- _Task description_
Skip the images and copy each record exactly as written.

(Data entries)

'''

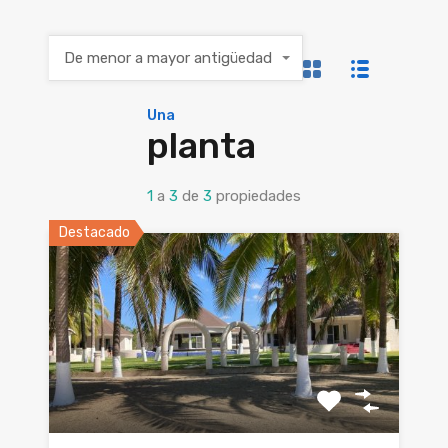
De menor a mayor antigüedad
Una
planta
1
a
3
de
3
propiedades
Destacado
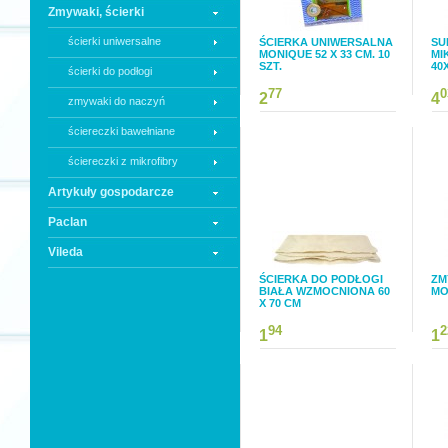
Zmywaki, ścierki
ścierki uniwersalne
ŚCIERKA UNIWERSALNA
SU
MONIQUE 52 X 33 CM. 10
MI
SZT.
40
ścierki do podłogi
77
0
2
4
zmywaki do naczyń
ściereczki bawełniane
ściereczki z mikrofibry
Artykuły gospodarcze
Paclan
Vileda
ŚCIERKA DO PODŁOGI
ZM
BIAŁA WZMOCNIONA 60
MO
X 70 CM
94
2
1
1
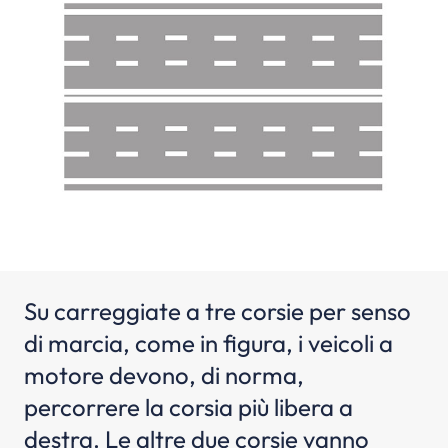
Su carreggiate a tre corsie per senso
di marcia, come in figura, i veicoli a
motore devono, di norma,
percorrere la corsia più libera a
destra. Le altre due corsie vanno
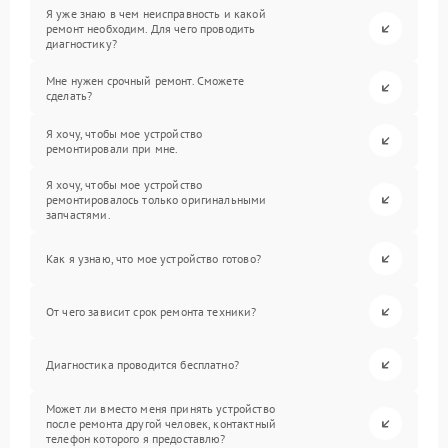
Я уже знаю в чем неисправность и какой
ремонт необходим. Для чего проводить
диагностику?
Мне нужен срочный ремонт. Сможете
сделать?
Я хочу, чтобы мое устройство
ремонтировали при мне.
Я хочу, чтобы мое устройство
ремонтировалось только оригинальными
запчастями.
Как я узнаю, что мое устройство готово?
От чего зависит срок ремонта техники?
Диагностика проводится бесплатно?
Может ли вместо меня принять устройство
после ремонта другой человек, контактный
телефон которого я предоставлю?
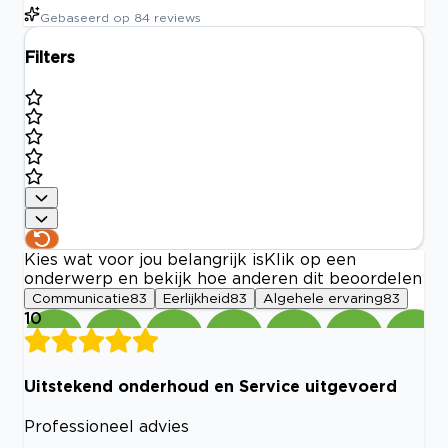
Gebaseerd op
84
reviews
Filters
Kies wat voor jou belangrijk is
Klik op een
onderwerp en bekijk hoe anderen dit beoordelen
Communicatie
83
Eerlijkheid
83
Algehele ervaring
83
10
Uitstekend onderhoud en Service uitgevoerd
Professioneel advies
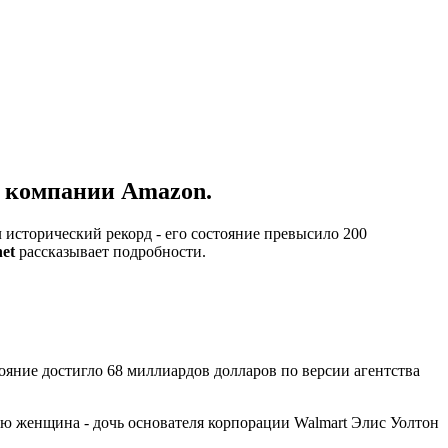
 компании Amazon.
исторический рекорд - его состояние превысило 200
et
рассказывает подробности.
яние достигло 68 миллиардов долларов по версии агентства
нию женщина - дочь основателя корпорации Walmart Элис Уолтон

'''

- _Response to the task_
De menor a mayor antigüedad
Una
planta
1
a
3
de
3
propiedades
Destacado
Zmywaki, ścierki
ścierki uniwersalne
ŚCIERKA UNIWERSALNA
SU
MONIQUE 52 X 33 CM. 10
MI
SZT.
40
ścierki do podłogi
77
0
2
4
zmywaki do naczyń
ściereczki bawełniane
ściereczki z mikrofibry
Artykuły gospodarcze
Paclan
Vileda
ŚCIERKA DO PODŁOGI
ZM
BIAŁA WZMOCNIONA 60
MO
X 70 CM
94
2
1
1
Su carreggiate a tre corsie per senso
di marcia, come in figura, i veicoli a
motore devono, di norma,
percorrere la corsia più libera a
destra. Le altre due corsie vanno
Я уже знаю в чем неисправность и какой
ремонт необходим. Для чего проводить
диагностику?
Мне нужен срочный ремонт. Сможете
сделать?
Я хочу, чтобы мое устройство
ремонтировали при мне.
Я хочу, чтобы мое устройство
ремонтировалось только оригинальными
запчастями.
Как я узнаю, что мое устройство готово?
От чего зависит срок ремонта техники?
Диагностика проводится бесплатно?
Может ли вместо меня принять устройство
после ремонта другой человек, контактный
телефон которого я предоставлю?
Gebaseerd op
84
reviews
Filters
Kies wat voor jou belangrijk is
Klik op een
onderwerp en bekijk hoe anderen dit beoordelen
Communicatie
83
Eerlijkheid
83
Algehele ervaring
83
10
Uitstekend onderhoud en Service uitgevoerd
Professioneel advies
 компании Amazon.
исторический рекорд - его состояние превысило 200
et
рассказывает подробности.
яние достигло 68 миллиардов долларов по версии агентства
нию женщина - дочь основателя корпорации Walmart Элис Уолтон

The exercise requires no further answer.